WHAT YOU WILL DO — Copy exactly, please, the lines of the data from its start through the line containing "nous livre à".

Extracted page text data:
::::

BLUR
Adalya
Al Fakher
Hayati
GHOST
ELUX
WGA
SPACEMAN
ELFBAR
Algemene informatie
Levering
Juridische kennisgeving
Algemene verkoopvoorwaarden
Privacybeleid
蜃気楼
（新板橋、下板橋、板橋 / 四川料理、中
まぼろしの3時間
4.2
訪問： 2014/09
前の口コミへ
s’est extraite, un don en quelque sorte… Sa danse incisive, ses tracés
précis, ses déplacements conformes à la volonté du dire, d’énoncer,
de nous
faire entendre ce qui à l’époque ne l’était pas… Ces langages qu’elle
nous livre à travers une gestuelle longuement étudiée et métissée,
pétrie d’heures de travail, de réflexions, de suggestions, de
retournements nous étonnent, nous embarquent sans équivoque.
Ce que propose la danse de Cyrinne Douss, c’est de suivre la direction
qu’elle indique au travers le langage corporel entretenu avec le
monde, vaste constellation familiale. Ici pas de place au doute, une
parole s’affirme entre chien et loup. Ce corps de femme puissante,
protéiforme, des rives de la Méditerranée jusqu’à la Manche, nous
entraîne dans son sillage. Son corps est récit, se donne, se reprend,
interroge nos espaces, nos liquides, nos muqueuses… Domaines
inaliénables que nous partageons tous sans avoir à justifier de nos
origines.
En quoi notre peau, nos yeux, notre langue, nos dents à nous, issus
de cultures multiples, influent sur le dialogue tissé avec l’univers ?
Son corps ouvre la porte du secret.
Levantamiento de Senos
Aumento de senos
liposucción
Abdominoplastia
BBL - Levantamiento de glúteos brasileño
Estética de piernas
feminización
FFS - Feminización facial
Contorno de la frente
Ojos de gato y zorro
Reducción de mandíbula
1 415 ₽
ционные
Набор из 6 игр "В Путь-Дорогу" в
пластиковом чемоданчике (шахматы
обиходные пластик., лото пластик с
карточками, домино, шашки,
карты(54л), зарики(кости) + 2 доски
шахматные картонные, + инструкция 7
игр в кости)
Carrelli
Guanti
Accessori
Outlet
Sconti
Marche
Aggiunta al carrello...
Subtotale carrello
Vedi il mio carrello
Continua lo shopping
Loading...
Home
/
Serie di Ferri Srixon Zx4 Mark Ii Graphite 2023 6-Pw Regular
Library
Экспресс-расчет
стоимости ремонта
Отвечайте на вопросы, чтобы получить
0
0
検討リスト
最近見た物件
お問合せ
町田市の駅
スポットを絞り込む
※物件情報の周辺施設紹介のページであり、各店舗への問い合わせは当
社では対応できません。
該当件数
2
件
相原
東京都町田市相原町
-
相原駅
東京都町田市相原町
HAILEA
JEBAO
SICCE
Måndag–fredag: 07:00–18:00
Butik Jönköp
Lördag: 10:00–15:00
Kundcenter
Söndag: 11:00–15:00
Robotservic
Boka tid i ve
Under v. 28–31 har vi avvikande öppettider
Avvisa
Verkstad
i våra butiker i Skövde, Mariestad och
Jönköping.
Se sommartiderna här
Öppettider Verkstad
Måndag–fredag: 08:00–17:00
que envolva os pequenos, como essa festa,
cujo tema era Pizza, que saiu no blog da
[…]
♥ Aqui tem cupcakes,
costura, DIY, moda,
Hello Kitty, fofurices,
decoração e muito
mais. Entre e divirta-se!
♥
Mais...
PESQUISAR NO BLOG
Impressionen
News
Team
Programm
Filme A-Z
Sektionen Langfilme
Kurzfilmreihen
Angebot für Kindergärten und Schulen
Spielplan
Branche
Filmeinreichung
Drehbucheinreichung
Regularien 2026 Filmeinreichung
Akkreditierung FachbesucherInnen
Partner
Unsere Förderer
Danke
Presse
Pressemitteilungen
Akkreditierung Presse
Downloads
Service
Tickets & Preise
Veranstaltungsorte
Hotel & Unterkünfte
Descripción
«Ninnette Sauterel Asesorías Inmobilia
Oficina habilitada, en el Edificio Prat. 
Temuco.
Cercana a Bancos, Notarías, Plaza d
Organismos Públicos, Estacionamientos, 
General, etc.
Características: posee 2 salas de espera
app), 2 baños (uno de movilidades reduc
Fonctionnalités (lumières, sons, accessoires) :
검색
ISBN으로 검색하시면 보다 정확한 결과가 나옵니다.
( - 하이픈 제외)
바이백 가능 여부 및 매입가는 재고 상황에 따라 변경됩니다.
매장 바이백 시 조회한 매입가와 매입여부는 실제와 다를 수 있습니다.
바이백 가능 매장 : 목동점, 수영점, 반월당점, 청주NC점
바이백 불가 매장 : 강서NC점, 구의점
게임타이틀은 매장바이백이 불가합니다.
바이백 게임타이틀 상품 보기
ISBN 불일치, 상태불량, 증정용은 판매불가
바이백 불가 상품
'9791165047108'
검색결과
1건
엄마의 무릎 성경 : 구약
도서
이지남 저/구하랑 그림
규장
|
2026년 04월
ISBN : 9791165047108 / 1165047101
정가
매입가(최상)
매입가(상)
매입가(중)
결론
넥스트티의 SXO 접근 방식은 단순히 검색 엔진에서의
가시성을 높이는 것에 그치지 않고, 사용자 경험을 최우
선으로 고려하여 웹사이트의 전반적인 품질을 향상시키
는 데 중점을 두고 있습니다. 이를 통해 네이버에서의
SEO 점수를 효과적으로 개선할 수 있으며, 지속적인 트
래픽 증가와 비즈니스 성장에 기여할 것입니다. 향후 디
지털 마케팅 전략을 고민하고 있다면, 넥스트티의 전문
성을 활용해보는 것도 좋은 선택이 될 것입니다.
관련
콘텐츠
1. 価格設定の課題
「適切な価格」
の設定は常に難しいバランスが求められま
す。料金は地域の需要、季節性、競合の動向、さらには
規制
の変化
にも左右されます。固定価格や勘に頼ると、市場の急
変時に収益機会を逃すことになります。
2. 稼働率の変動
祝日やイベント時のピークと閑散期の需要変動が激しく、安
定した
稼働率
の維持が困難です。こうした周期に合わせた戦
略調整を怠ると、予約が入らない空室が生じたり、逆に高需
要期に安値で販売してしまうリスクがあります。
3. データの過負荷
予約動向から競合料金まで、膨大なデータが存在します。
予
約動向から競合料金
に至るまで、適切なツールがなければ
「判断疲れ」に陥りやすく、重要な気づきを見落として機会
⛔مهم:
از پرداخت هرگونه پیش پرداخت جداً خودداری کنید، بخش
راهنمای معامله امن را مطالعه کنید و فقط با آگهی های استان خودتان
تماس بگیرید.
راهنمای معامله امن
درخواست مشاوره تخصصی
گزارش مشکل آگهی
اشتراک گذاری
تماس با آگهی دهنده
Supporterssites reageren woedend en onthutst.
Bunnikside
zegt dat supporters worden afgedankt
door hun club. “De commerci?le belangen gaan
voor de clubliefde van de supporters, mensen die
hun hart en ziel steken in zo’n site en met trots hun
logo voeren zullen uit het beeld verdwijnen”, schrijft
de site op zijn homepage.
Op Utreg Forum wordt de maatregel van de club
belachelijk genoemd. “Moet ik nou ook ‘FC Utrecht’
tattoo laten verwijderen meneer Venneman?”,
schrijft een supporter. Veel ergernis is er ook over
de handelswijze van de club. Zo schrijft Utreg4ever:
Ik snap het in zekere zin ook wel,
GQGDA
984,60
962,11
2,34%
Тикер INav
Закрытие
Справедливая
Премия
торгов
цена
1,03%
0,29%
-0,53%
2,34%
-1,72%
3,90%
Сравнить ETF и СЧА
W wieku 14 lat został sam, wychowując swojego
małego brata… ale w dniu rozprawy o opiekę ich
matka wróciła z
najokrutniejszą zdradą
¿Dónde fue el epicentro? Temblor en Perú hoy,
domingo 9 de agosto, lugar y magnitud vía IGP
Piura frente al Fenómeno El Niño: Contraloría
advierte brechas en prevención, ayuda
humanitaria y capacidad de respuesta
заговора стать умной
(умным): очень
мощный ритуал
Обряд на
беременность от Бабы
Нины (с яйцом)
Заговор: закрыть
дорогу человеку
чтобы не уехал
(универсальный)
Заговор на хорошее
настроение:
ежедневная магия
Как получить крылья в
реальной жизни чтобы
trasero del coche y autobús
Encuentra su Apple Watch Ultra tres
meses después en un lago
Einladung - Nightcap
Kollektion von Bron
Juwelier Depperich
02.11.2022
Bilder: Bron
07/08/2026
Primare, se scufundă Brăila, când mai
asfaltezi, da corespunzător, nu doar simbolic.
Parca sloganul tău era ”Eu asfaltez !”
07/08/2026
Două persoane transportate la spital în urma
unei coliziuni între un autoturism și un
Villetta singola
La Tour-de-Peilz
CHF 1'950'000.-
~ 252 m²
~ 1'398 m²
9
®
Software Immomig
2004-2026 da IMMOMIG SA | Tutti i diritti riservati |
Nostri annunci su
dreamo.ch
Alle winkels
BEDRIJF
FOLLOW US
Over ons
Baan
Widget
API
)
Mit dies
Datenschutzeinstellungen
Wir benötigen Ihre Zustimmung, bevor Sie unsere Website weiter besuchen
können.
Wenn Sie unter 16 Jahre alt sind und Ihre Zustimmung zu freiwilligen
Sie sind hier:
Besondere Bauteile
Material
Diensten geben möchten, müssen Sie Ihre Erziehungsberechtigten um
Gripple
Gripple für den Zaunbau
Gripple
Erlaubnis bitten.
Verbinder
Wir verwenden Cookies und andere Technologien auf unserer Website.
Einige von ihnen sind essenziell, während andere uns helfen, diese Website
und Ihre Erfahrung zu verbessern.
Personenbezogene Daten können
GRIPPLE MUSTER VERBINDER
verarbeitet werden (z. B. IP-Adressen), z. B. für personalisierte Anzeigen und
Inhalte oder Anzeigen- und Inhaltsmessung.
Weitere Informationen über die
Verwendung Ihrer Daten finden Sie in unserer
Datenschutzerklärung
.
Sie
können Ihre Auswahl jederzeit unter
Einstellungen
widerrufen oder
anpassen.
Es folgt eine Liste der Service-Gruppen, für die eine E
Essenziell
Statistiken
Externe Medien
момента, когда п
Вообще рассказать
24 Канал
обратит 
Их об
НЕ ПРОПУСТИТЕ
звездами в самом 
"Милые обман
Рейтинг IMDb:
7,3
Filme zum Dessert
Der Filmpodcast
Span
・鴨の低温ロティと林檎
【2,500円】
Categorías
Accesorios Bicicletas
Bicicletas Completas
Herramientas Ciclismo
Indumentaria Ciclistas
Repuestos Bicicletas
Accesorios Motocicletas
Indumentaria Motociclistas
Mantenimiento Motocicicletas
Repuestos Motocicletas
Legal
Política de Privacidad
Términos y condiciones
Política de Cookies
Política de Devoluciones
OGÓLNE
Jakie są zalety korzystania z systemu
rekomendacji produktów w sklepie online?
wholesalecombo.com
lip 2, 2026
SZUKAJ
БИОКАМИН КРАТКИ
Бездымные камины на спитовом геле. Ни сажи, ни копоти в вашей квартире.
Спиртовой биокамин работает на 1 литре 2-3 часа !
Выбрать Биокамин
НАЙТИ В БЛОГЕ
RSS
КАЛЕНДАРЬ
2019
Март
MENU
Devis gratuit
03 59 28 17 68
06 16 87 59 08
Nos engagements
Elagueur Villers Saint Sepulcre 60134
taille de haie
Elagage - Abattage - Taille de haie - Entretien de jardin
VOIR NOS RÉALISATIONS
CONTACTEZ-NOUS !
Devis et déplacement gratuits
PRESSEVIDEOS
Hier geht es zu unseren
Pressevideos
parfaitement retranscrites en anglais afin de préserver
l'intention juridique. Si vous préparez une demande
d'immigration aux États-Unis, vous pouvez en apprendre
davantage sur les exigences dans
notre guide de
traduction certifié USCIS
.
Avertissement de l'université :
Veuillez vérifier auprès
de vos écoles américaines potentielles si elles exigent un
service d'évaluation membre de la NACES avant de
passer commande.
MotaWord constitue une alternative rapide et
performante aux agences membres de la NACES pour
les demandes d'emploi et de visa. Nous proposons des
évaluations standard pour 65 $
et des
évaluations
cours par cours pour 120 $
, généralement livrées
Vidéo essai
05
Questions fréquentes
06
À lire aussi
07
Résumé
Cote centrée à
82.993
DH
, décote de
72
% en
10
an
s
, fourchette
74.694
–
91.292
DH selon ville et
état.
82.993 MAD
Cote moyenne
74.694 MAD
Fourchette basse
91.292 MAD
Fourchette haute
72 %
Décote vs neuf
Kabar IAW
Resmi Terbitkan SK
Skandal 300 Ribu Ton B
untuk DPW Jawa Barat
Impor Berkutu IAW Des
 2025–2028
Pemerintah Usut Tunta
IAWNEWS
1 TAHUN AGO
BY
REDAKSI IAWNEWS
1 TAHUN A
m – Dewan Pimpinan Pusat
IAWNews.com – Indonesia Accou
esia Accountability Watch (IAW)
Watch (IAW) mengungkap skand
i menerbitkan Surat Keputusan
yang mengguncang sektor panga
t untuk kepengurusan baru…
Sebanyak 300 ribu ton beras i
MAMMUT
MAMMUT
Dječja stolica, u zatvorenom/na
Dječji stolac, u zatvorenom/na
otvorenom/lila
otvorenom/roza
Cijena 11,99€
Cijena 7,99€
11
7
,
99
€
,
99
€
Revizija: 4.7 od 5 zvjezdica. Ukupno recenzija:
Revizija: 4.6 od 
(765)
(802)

::::

WRITTEN RESPONSE —
BLUR
Adalya
Al Fakher
Hayati
GHOST
ELUX
WGA
SPACEMAN
ELFBAR
Algemene informatie
Levering
Juridische kennisgeving
Algemene verkoopvoorwaarden
Privacybeleid
蜃気楼
（新板橋、下板橋、板橋 / 四川料理、中
まぼろしの3時間
4.2
訪問： 2014/09
前の口コミへ
s’est extraite, un don en quelque sorte… Sa danse incisive, ses tracés
précis, ses déplacements conformes à la volonté du dire, d’énoncer,
de nous
faire entendre ce qui à l’époque ne l’était pas… Ces langages qu’elle
nous livre à travers une gestuelle longuement étudiée et métissée,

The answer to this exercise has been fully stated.